For his part, the secretary recalled what the then Chief of Naval Operations---Adm. Elmo R. Zumwalt---had told him of what Nixon had asked of the Joint Chiefs of Staff the previous Christmas, to determine if, in a crunch,’ “There was (military) support to keep in power,” presumably even after an impeachment by the House of Representatives, and a later trial by the United States Senate to convict him of “high crimes and misdemeanors.”
In July 1974, the Secretary asked for a meeting with the then current Chairman of the Joint Chiefs, US Air Force Gen. George Brown. “I told him,” Schlesinger said to Summers, “that every order that would come from the White House had to come to me directly, immediately upon receipt…The message had to be gotten through that there were not to be any extraordinary measures taken. The message did get through.”
Gen. Brown later confirmed this as well: “Could the President get an order down to the end of the military establishment without our knowing it? The normal process would prevent any such happening because troop orders must go to a high Pentagon command center. I would have it in two minutes, and I’d be in the Secretary’s office in 30 seconds,” he recalled.

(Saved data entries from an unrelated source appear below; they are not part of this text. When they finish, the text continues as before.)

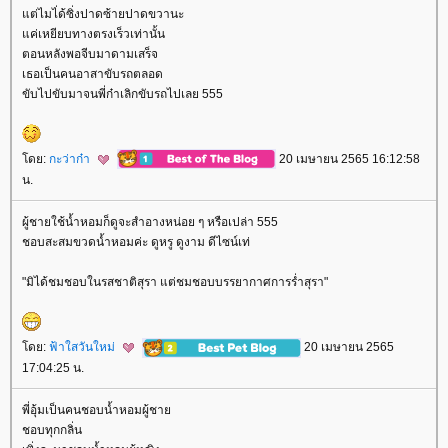
ต่ไมไ่ด้ซิ่งปาดซ้ายปาดขวานะ
ค่เหยียบทางตรงเร็วเท่านั้น
ตอนหลังพอจีบมาดามเสร็จ
เธอเป็นคนอาสาขับรถตลอด
ขับไปขับมาจนพี่ก๋าเลิกขับรถไปเลย 555
ดย:
กะว่าก๋า
20 เมษายน 2565 16:12:58
น.
ผู้ชายใช้น้ำหอมก็ดูจะสำอางหน่อย ๆ หรือเปล่า 555
ชอบสะสมขวดน้ำหอมค่ะ ดูหรู ดูงาม ดีไซน์เท่
"มิได้ชมชอบในรสชาติสุรา แต่ชมชอบบรรยากาศการร่ำสุรา"
ดย:
ฟ้าใสวันใหม่
20 เมษายน 2565
17:04:25 น.
พี่อุ้มเป็นคนชอบน้ำหอมผู้ชา
ชอบทุกกลิ่น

In addition, Navy Adm. James Halloway---who
D just succeeded Adm. Zumwalt—also remembered the scene thus: “Brown’s hands were shaking. He told us, ‘I’ve just come from the office of the Secretary of Defense. I made some notes. I want to read them to you.’ What the Secretary wanted was an agreement from the Joint Chiefs, all of them, that nobody would take any action or execute any orders, without all of them agreeing to it.
“Gen. Brown said they were afraid of some sort of coup involving the military…We almost fell off our chairs. If anyone was thinking of a coup, it was not anyone in uniform. None of us wanted to conjecture on ‘What if we get a screwy order from the President?’ We knew it would take care of itself. We had in the JCS five people with an average of 40 years’ experience, and they are picked for their good judgment…They would have found a way to make sure the right thing happened.”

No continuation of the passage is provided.